In her answers, Ratner echoes Horowitz' lead point, calling the retraction by Goldstone of charges that Israel deliberately targeted civilians a "modest retreat". While she minimizes the importance of the question of whether Israel targeted civilians, Ratner does not retreat from making that charge. The one specific case which she is able to cite as potentially indicating deliberate targeting of civilians by Israel is the horrendous shelling of a house which contained an extended family. According to reports, about 40 members of the al-Samouni family had been herded into their house in Zeitoun by Israeli troops to shelter them from harm. According to Israeli investigators, and now to Goldstone as well, that house was later shelled by the IDF as the result of a misread digital image, killing more than 20 and wounding many other members of the family. It was a horrible, deeply troubling, incident, but is was not a deliberate one. The Israeli investigation of this incident concerns breakdowns in communications between command centers and troops, failures of troops to follow approved procedures, flaws in imaging technology and negligence in its use. There is no reason that Israel would kill this family deliberately and such a charge does not comport with the facts. For one thing, Israel went to extraordinary lengths to prevent civilian casualties, to the extent that it severely limited what they were able to achieve with respect to fighting Hamas. Why on earth would they limit themselves where it really effected the outcome of the war, but arbitrarily target this group of civilians for attack where they stood to gain nothing?
Here's what Ratner has to say on it:
Goldstone says in his essay that an investigation by Israel shows that all that took place was a misreading of drone images. The officer who ordered the attack is being investigated. In fact, this (U.N.) Committee of Expert report that came out two weeks ago says they really can’t find any conclusive evidence, or they can’t really figure out what’s going on with the investigation. There’s a lot of conflicting information. It doesn’t seem like the officer is actually necessarily being investigated. It looks like—there’s conflicting information. Some information suggests that he didn’t know they were civilians; other information suggests that he was warned that there were civilians and ordered the attack anyway. So, you know—
Ratner's complaints, that the investigation is too complex and that results are uncertain, are strange ones. The facts of the al-Samouni case are complex and require a thorough investigation to untangle. The results of the investigation are uncertain because it has not been concluded. Does Ratner advocate that Israel reach a simple conclusion without conducting a proper investigation?
Ratner does not answer that question, or provide any evidence whatsoever to back her implication that the al-Samouni tragedy somehow indicates that Goldstone is now wrong -- that Israel did deliberately target civilians. Contrary to Ratner's implied argument, this troubling case tends to confirm that Israel did not intend to kill civilians. The procedures now under investigation in the al-Samouni case were designed precisely to hit military targets and to prevent civilian casualties. It is the failure of that procedure that is being investigated, not the success of a policy that would constitute a deliberate war crime.

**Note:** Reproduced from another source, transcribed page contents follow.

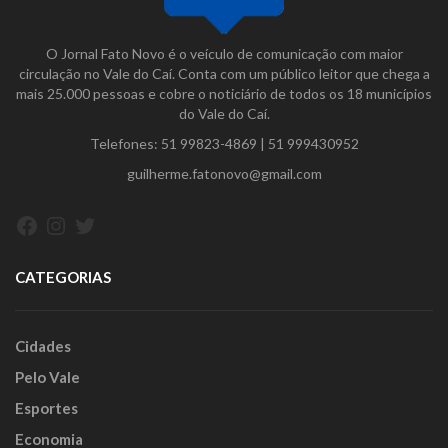
O Jornal Fato Novo é o veículo de comunicação com maior
circulação no Vale do Caí. Conta com um público leitor que chega a
mais 25.000 pessoas e cobre o noticiário de todos os 18 municípios
do Vale do Caí.
Telefones:
51 99823-4869
|
51 999430952
guilherme.fatonovo@gmail.com
Facebook
Instagram
Twitter
CATEGORIAS
Cidades
Pelo Vale
Esportes
Economia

All of this, of course, stands in stark contrast to Hamas. I recommend that readers click on the link to the Democracy Now interview transcript and see if they can find one reference to Judge Goldstone's statement that, where Israel did not target civilians, Hamas did. The interviewer and his guests completely fail to hold Hamas accountable for that, or for Hamas' failure to conduct investigations of their alleged war crimes. That, in itself, speaks volumes about their bias. As I stated above, the question as to whether civilians were targeted goes to the heart of whether war crimes were committed. That standard should be implied impartially to both sides, let the chips fall where they may.